1956 Sebring 12 Hours Grand Prix – Race Profile Page Seven
In the racing paddock that Saturday morning many of the drivers, crews and mechanics were hard at work getting ready. Already a few of the factory European teams, including the Corvette contingent, had breakfast set up on folding tables for their people. In those early hours a steady stream of race fans, drivers, crew and race cars made their way into the track from hotels and garages outside the raceway. The Ferrari factory team was headquartered in the Pontiac garage in the heart of Sebring some seven miles from the track while the Aston Martin team had everyone in Avon Park some seventeen miles from the track. It was not unknown for police to escort competitors and cars to the track in order to make the start on time.
“Doc” Wyllie, driving a Lotus Mk. IX, was driving his car at high speed on the paddock road trying to clear up an ignition problem at high rpms. His co-driver would be his wife, Peggy. Along with the sounds of Wyllie’s Lotus in the paddock were the sounds of dozens of cars getting warmed up or doing some last-minute tuning.
Getting around the paddock was becoming a challenge on race day due to the crowds. The official paid attendance, announced later in the day, was 25,754. But for some it seemed that most of them were in the paddock making life difficult for all.
Sebring had a history of handing out “all access” passes to many locals and their families. Passes were also distributed to the people who owned or leased warehouses on the race course as a way of compensating them for the use of their warehouse by the racing teams or the loss of business due to the races. End result, a very crowded paddock and pits.
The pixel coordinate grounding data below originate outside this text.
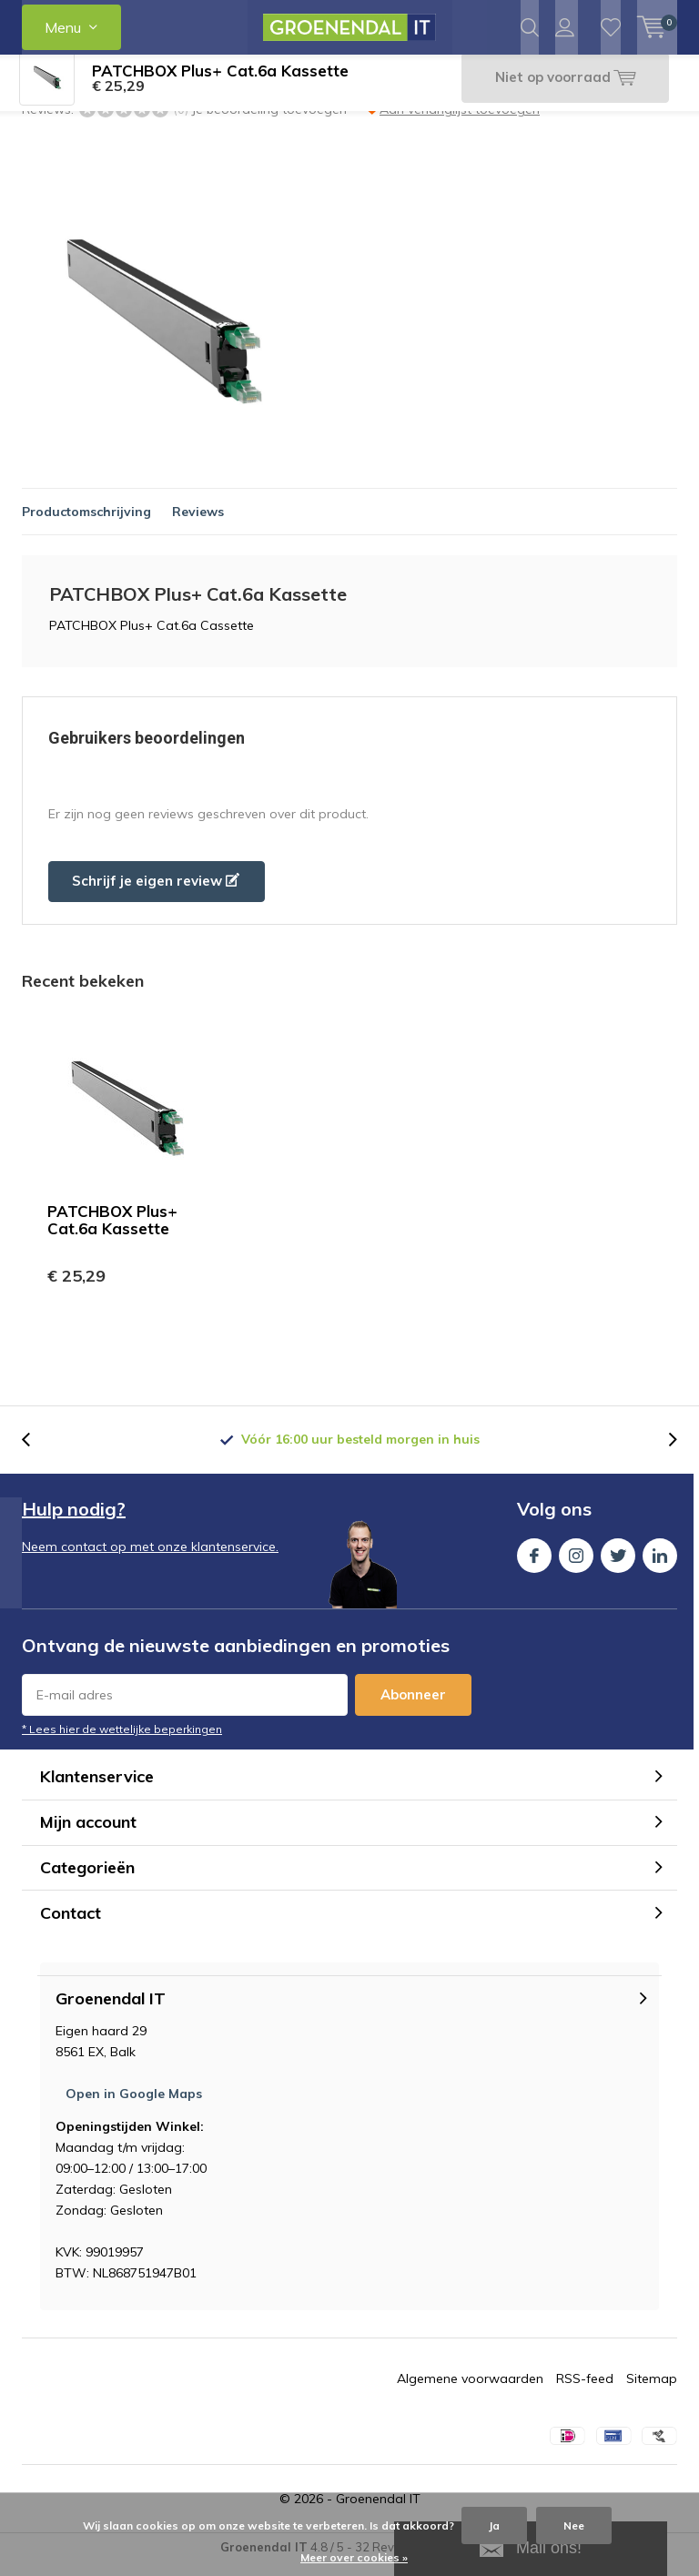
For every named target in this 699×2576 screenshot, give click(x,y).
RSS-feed (584, 2392)
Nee (573, 2525)
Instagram (576, 1565)
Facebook (534, 1565)
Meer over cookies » (354, 2557)
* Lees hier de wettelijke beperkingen (122, 1742)
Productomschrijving (86, 525)
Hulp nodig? (74, 1522)
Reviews (198, 525)
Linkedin (660, 1565)
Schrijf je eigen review (155, 894)
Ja (494, 2525)
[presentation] (35, 1453)
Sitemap (651, 2392)
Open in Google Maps (134, 2107)
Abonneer (413, 1708)
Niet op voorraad (561, 90)
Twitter (618, 1565)
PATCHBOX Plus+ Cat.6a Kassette (112, 1233)
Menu (63, 27)
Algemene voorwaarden (470, 2392)
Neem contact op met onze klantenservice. (150, 1560)
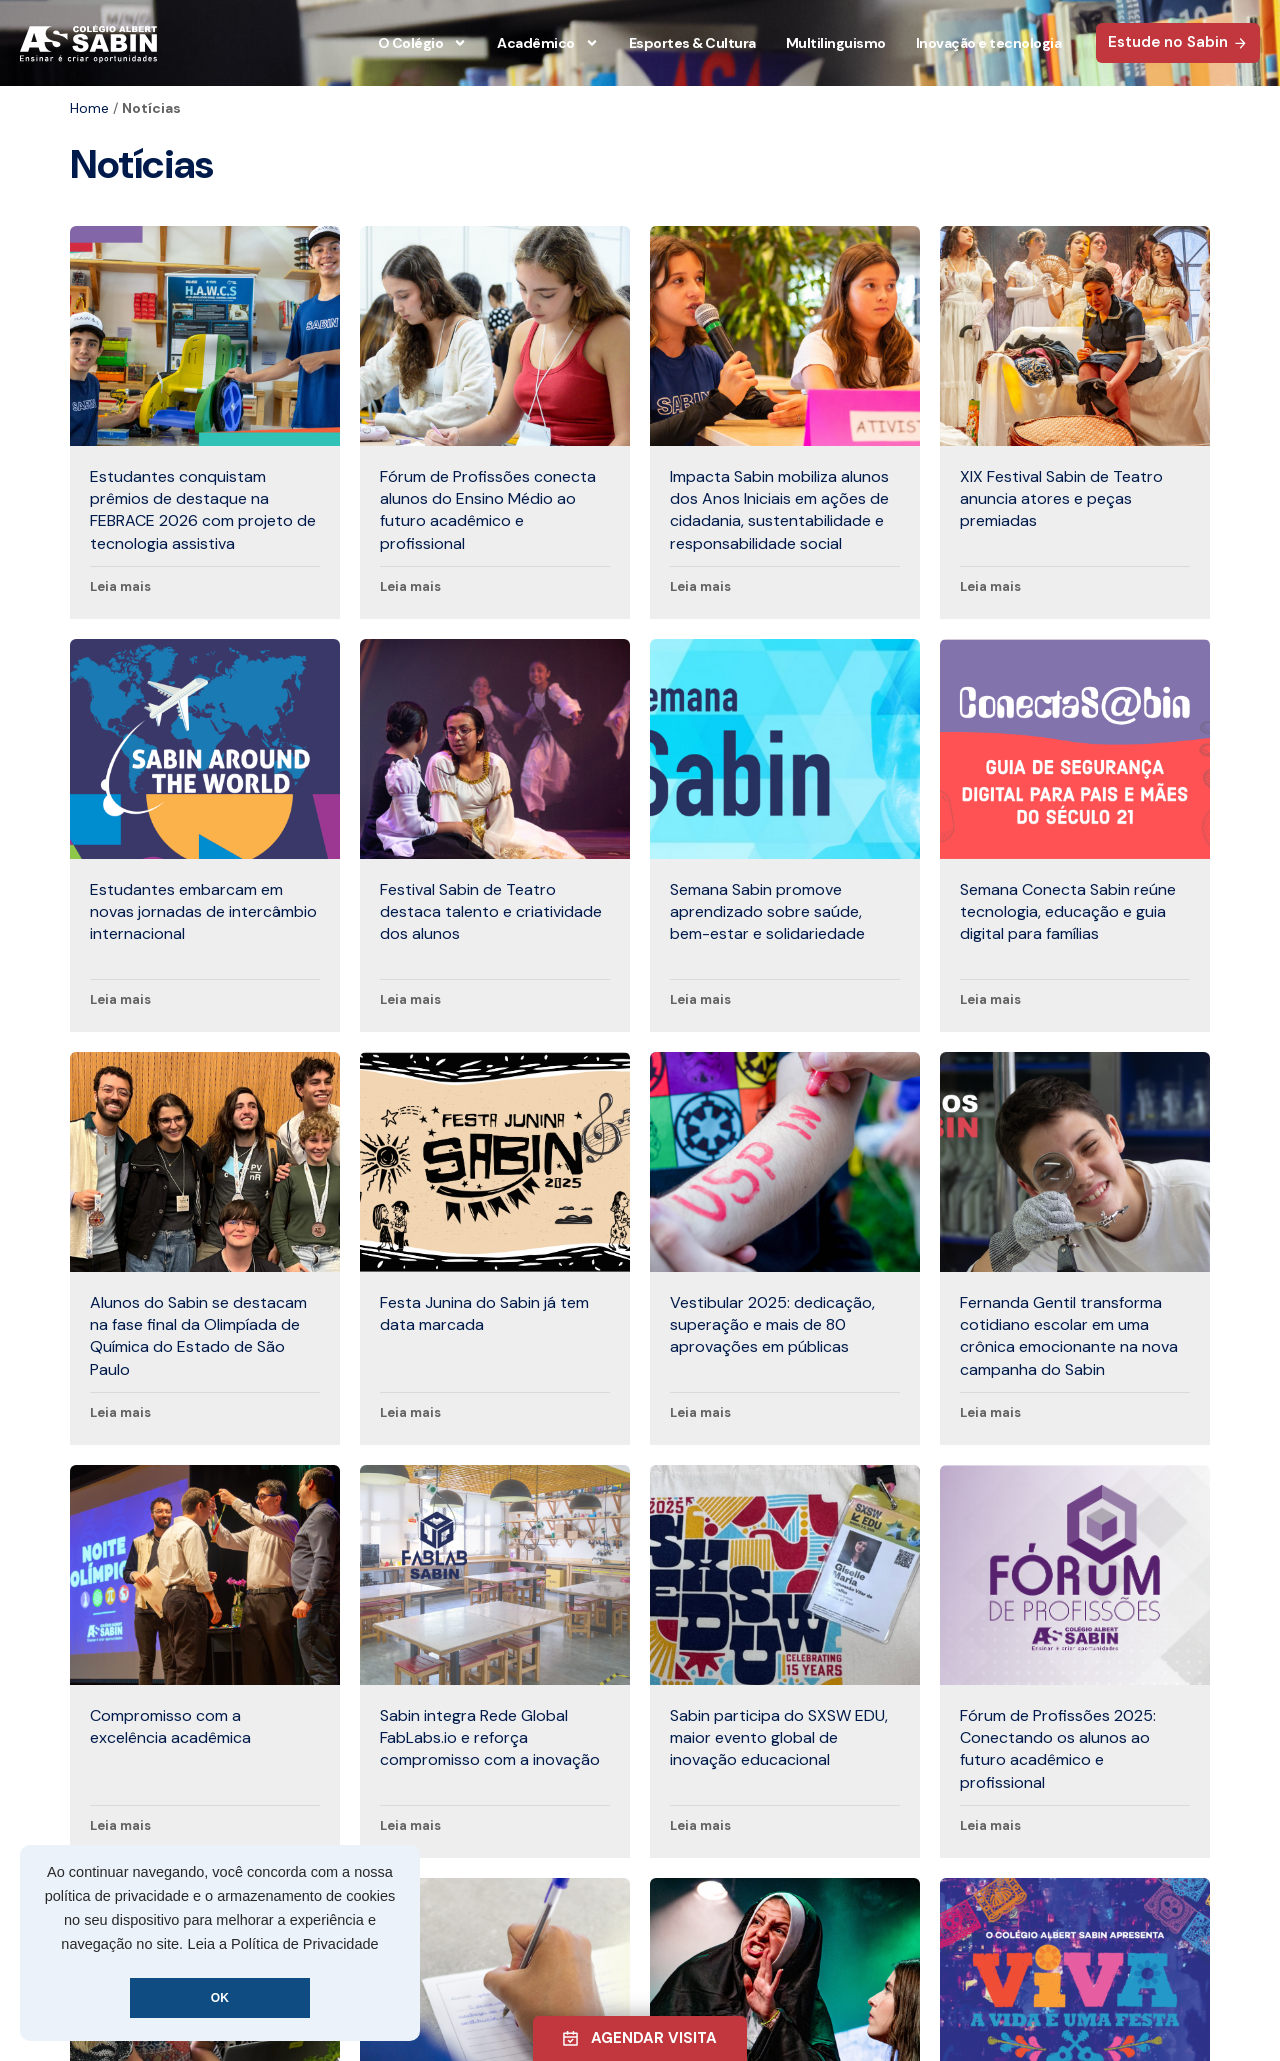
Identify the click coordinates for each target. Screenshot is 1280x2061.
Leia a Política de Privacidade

By 9:30 a.m. many of the 59 cars that would actually start the race were on the starting grid with 14 factory entries and at least 10 nations represented. The previous year 80 cars started the race but that number was deemed too unwieldy for 1956 so only 65 entries were accepted. Adding to that crowd of 80 in 1955 were six cars that did not make the cut. Their drivers felt that they should be allowed to race and after the start they entered the course causing great confusion in the timing shack when the six mystery cars passed by. When it was realized what was happening the cars were quickly black flagged off the course. One can only assume that Ulmann and company were ready in 1956 for anyone trying to do a repeat.
Because they didn’t have qualifying for starting positions in those days the cars were placed on the grid according to engine size with the 5.2 liter Corvette of John Fitch and Walt Hansgen in first position. Next was the 5-liter Ferrari of Troy Ruttman and Howard Hively. In third position was supposed to be the 4.4-liter Ferrari 121 LM of Jim Kimberly and Ed Lunken. The car had thrown a flywheel more than once in practice and a disgusted Kimberly withdrew the car at the last minute. The Ferrari team allowed him to drive with Alfonso de Portago in the factory 857 Monza. Next in line came three 4.3-liter Corvettes then eight 3.4-liter Jaguars and so on. Last on the grid were three tiny 745 cc French-made Deutsch-Bonnets (DB).